Is This The End of Farming?
For the best part of the past 30 years, people in Australia’s largest capital cities have been spending a large part of their waking hours talking about house prices.
If they’re one of the eleven million or so Australians who own at least one property (usually the one that they live in) – and especially if they’re one of the two million who now own two or more properties – then they’ll have been thrilled by the fact that property prices have risen by more than 400% over that interval. That’s four times as fast as consumer prices, and twice as fast as average weekly earnings have risen over the past 30 years.
Of course, if they haven’t been able to get their first foot on the property ownership ladder, they might have a different perspective. And there are more of them than there used to be. At the last census in 2016, the home ownership rate among people aged between 25 and 34 had fallen to its lowest level since the census of 1947; while the home ownership rate among people aged between 35 and 44 had fallen to just one percentage point above where it had been at the census of 1954. Almost certainly, when the results of the census which we completed last month are published some time next year, the home ownership rates among these age groups will have fallen even further. Even among 45 to 54 year-olds, the home ownership rate is likely to be down to where it was at the 1961 census.
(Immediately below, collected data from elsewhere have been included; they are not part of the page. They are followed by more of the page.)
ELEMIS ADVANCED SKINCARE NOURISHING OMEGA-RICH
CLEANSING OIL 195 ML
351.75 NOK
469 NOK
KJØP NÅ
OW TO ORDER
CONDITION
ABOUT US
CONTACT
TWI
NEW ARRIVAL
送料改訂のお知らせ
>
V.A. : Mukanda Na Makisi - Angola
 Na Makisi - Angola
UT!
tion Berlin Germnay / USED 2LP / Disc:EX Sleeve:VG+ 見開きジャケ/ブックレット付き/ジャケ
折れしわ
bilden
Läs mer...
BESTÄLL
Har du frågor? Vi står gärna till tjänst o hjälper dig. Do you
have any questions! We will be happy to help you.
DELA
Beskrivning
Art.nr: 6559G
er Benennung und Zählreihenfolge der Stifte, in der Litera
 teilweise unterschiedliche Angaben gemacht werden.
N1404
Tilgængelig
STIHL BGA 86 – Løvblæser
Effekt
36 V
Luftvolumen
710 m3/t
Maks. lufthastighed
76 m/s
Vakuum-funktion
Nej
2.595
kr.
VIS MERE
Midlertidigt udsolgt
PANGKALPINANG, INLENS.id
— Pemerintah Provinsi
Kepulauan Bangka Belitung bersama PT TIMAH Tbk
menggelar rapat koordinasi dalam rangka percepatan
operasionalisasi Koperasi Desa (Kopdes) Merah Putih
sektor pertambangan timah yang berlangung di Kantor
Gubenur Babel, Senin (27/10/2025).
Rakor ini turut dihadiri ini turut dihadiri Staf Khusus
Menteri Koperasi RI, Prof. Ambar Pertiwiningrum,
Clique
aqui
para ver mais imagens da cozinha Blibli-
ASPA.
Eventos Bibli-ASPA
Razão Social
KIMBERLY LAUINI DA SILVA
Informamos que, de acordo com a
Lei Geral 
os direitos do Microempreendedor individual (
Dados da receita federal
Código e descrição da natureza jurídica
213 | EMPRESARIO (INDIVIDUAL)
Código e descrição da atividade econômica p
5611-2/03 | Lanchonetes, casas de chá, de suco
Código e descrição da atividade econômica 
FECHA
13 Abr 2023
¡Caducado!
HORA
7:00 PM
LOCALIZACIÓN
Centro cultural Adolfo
There might even be some sympathy for the increased difficulties facing people in these age groups among their parents, especially those whose ‘downsizing’ or ‘sea-changing’ plans might have been frustrated by the fact that that their 20- or 30-something children are still living with them.
Until recently, people living outside the capital cities wouldn’t have been nearly as obsessed with talking about property prices. Over the 29 years to March last year, property prices in regional Australia had risen by ‘only’ 192% – more than the general price level, to be sure, but more or less in line with the increase in average earnings over that period.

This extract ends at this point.